The shelter program is part of an effort by CRS to address the wide-ranging needs of some of the 1.5 million Haitians who lost their homes in the earthquake. To reach that goal, CRS has ended its work in the camps for displaced Haitians and has turned to rebuilding communities.

"Our main objective is to elevate communities to ideally a little bit better than where they were before the earthquake, but at least as closely as possible to where they were before the earthquake," said Niek de Goeij, head of the agency's Community Resettlement and Recovery Program.
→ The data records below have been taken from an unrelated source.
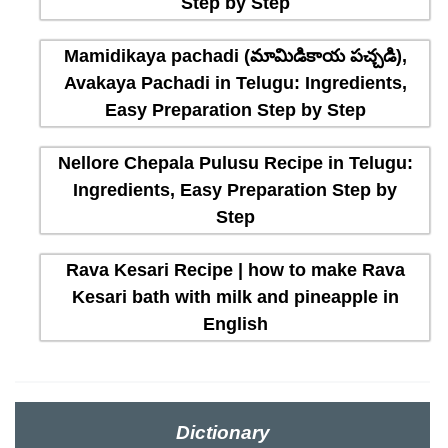
Step by Step
Mamidikaya pachadi (మామిడికాయ పచ్చడి),
Avakaya Pachadi in Telugu: Ingredients,
Easy Preparation Step by Step
Nellore Chepala Pulusu Recipe in Telugu:
Ingredients, Easy Preparation Step by
Step
Rava Kesari Recipe | how to make Rava
Kesari bath with milk and pineapple in
English
Dictionary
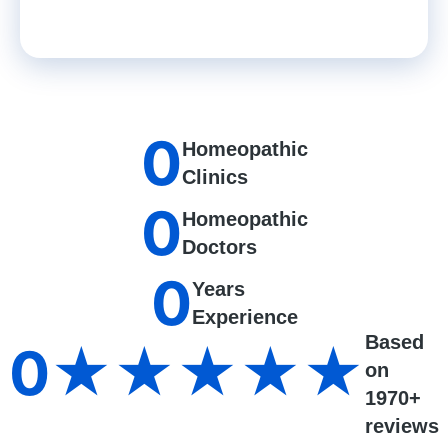
0
Homeopathic
Clinics
0
Homeopathic
Doctors
0
Years
Experience
Based
0
★★★★★
on
1970+
reviews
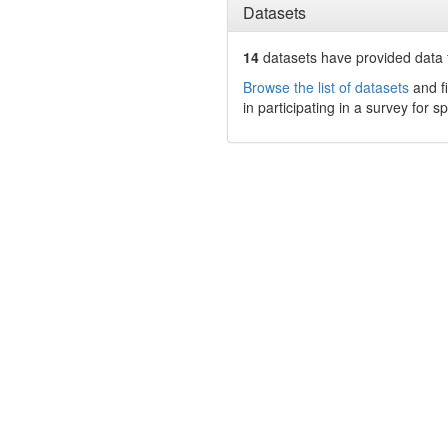
Datasets
14
datasets have
provided data t
Browse the list of datasets
and fi
in participating in a survey for s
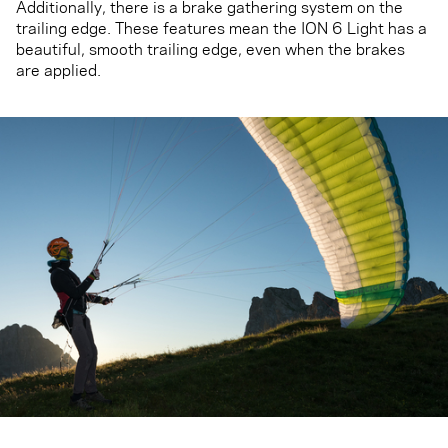
Additionally, there is a brake gathering system on the
trailing edge. These features mean the ION 6 Light has a
beautiful, smooth trailing edge, even when the brakes
are applied.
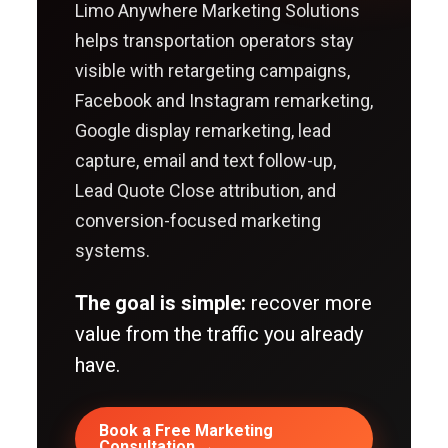
Limo Anywhere Marketing Solutions
helps transportation operators stay
visible with retargeting campaigns,
Facebook and Instagram remarketing,
Google display remarketing, lead
capture, email and text follow-up,
Lead Quote Close attribution, and
conversion-focused marketing
systems.
The goal is simple:
recover more
value from the traffic you already
have.
Book a Free Marketing
Consultation →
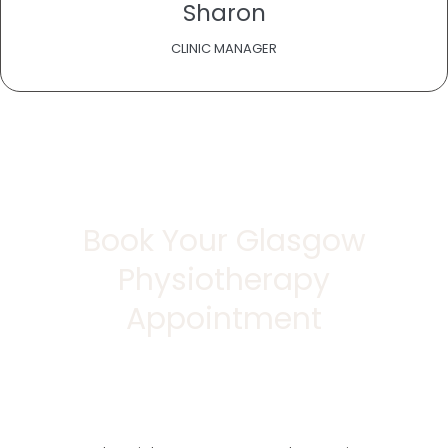
Sharon
CLINIC MANAGER
Book Your Glasgow
Physiotherapy
Appointment
Take the first step towards a pain-free, active
lifestyle.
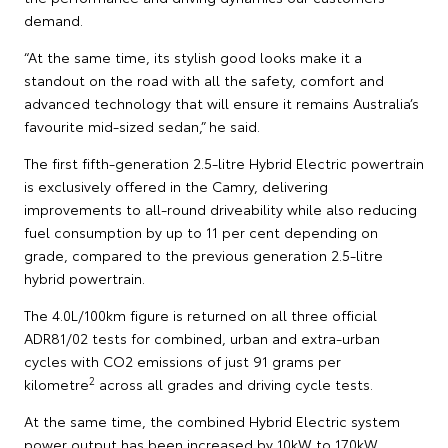
demand.
“At the same time, its stylish good looks make it a
standout on the road with all the safety, comfort and
advanced technology that will ensure it remains Australia’s
favourite mid-sized sedan,” he said.
The first fifth-generation 2.5-litre Hybrid Electric powertrain
is exclusively offered in the Camry, delivering
improvements to all-round driveability while also reducing
fuel consumption by up to 11 per cent depending on
grade, compared to the previous generation 2.5-litre
hybrid powertrain.
The 4.0L/100km figure is returned on all three official
ADR81/02 tests for combined, urban and extra-urban
cycles with CO2 emissions of just 91 grams per
2
kilometre
across all grades and driving cycle tests.
At the same time, the combined Hybrid Electric system
power output has been increased by 10kW to 170kW,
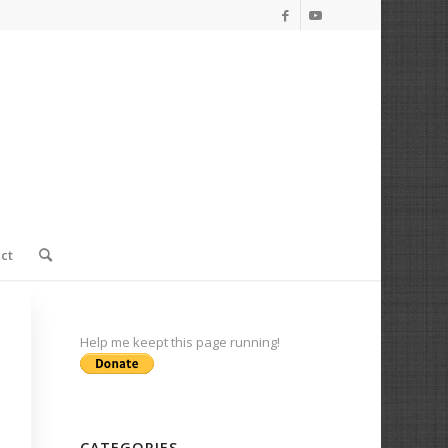
ct
Help me keept this page running!
CATEGORIES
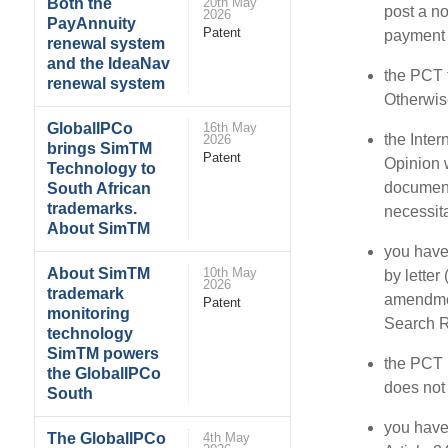
Both the
20th May
post a no
2026
PayAnnuity
Patent
payment o
renewal system
and the IdeaNav
the PCT f
renewal system
Otherwis
GlobalIPCo
16th May
the Inter
2026
brings SimTM
Patent
Opinion w
Technology to
document
South African
trademarks.
necessit
About SimTM
you have 
About SimTM
10th May
by letter
2026
trademark
amendmen
Patent
monitoring
Search R
technology
SimTM powers
the PCT p
the GlobalIPCo
does not 
South
you have
The GlobalIPCo
4th May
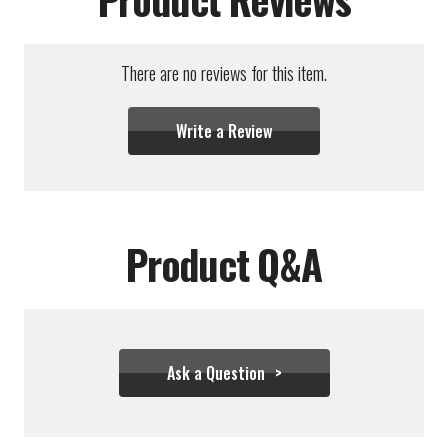
There are no reviews for this item.
Write a Review
Product Q&A
Ask a Question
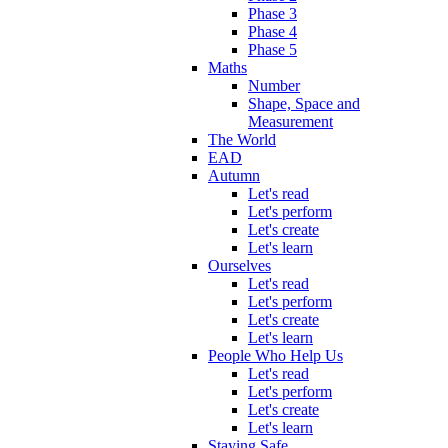
Phase 3
Phase 4
Phase 5
Maths
Number
Shape, Space and
Measurement
The World
EAD
Autumn
Let's read
Let's perform
Let's create
Let's learn
Ourselves
Let's read
Let's perform
Let's create
Let's learn
People Who Help Us
Let's read
Let's perform
Let's create
Let's learn
Staying Safe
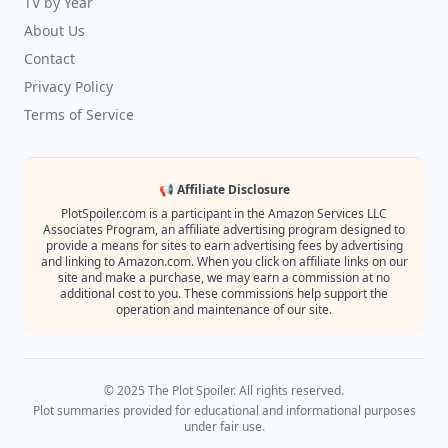
TV by Year
About Us
Contact
Privacy Policy
Terms of Service
📢 Affiliate Disclosure
PlotSpoiler.com is a participant in the Amazon Services LLC
Associates Program, an affiliate advertising program designed to
provide a means for sites to earn advertising fees by advertising
and linking to Amazon.com. When you click on affiliate links on our
site and make a purchase, we may earn a commission at no
additional cost to you. These commissions help support the
operation and maintenance of our site.
© 2025 The Plot Spoiler. All rights reserved.
Plot summaries provided for educational and informational purposes
under fair use.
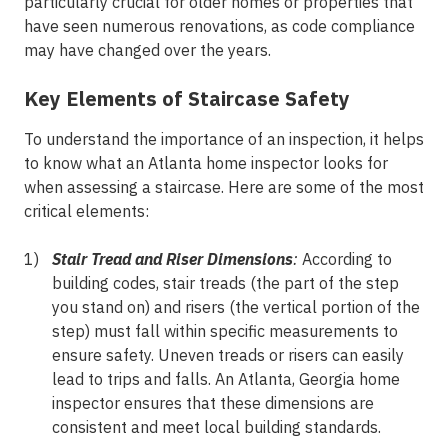
particularly crucial for older homes or properties that
have seen numerous renovations, as code compliance
may have changed over the years.
Key Elements of Staircase Safety
To understand the importance of an inspection, it helps
to know what an Atlanta home inspector looks for
when assessing a staircase. Here are some of the most
critical elements:
Stair Tread and Riser Dimensions
:
According to
building codes, stair treads (the part of the step
you stand on) and risers (the vertical portion of the
step) must fall within specific measurements to
ensure safety. Uneven treads or risers can easily
lead to trips and falls. An Atlanta, Georgia home
inspector ensures that these dimensions are
consistent and meet local building standards.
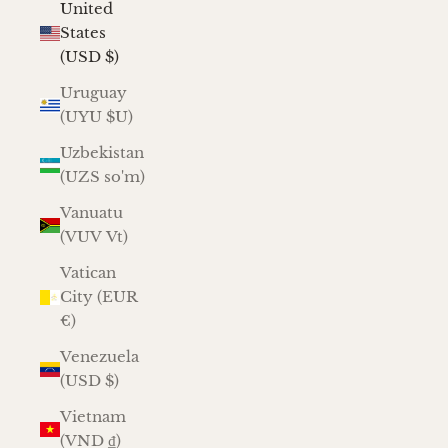
United
States
(USD $)
Uruguay
(UYU $U)
Uzbekistan
(UZS so'm)
Vanuatu
(VUV Vt)
Vatican
City (EUR
€)
Venezuela
(USD $)
Vietnam
(VND ₫)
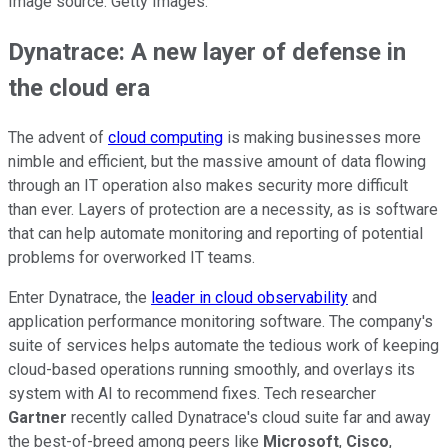
Image source: Getty Images.
Dynatrace: A new layer of defense in
the cloud era
The advent of
cloud computing
is making businesses more
nimble and efficient, but the massive amount of data flowing
through an IT operation also makes security more difficult
than ever. Layers of protection are a necessity, as is software
that can help automate monitoring and reporting of potential
problems for overworked IT teams.
Enter Dynatrace, the
leader in cloud observability
and
application performance monitoring software. The company's
suite of services helps automate the tedious work of keeping
cloud-based operations running smoothly, and overlays its
system with AI to recommend fixes. Tech researcher
Gartner
recently called Dynatrace's cloud suite far and away
the best-of-breed among peers like
Microsoft
,
Cisco
,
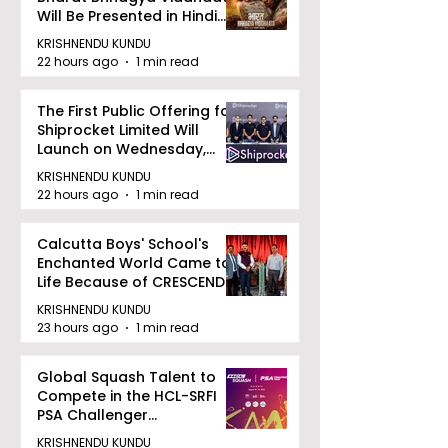
Will Be Presented in Hindi
Zee 5
KRISHNENDU KUNDU
22 hours ago
1 min read
The First Public Offering for
Shiprocket Limited Will
Launch on Wednesday,
August 12, 2026
KRISHNENDU KUNDU
22 hours ago
1 min read
Calcutta Boys' School's
Enchanted World Came to
Life Because of CRESCENDO
2026
KRISHNENDU KUNDU
23 hours ago
1 min read
Global Squash Talent to
Compete in the HCL-SRFI
PSA Challenger
Tournament in Kolkata
KRISHNENDU KUNDU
Providing shelter is the most visible component of the effort thus far. T-shelter residents for the most part are pleased with the 192-square foot structures. Some have even built small "additions" to ease overcrowding. A few have planted flowers and vegetables outside their front doors.

Jean Arnaud Compere, 57, who is blind, said the T-shelter he received Feb. 9 is far better than the house of sticks and stones in which he lived with his sister in Saint-Rock. His old home shook wildly during the quake, he recalled, leaving it beyond repair.

"We have a house to live in now," he said.

In Terrain Toto, about 360 shelters have completed as of mid-March. Another 440 are planned.

August Marie-Sonie, 26 said the T-shelter she shares with her three sisters is more comfortable than the tent they occupied for months after the earthquake leveled their home. She said the next step is to move into permanent housing so she can focus on returning to school to complete her education in accounting.

Area leader Matthew Accene recently started building an addition onto his T-shelter to give more space to the eight members of his family. He also coordinates a security team that patrols their section of the Terrain Toto site each night to ward off criminal activity.

He said such crime is expected when people from different neighborhoods are mixed together.

Overall, he said, Terrain Toto is safe.

"People are really satisfied with the change," he said of the relocation from Port-au-Prince. "The idea is that CRS continues to work here and that the government eventually buys and divides the land and gives responsibility to the residents to build our own home.

"It's what everybody wants in this camp," he added. "Everyone who lives here has nowhere else to go."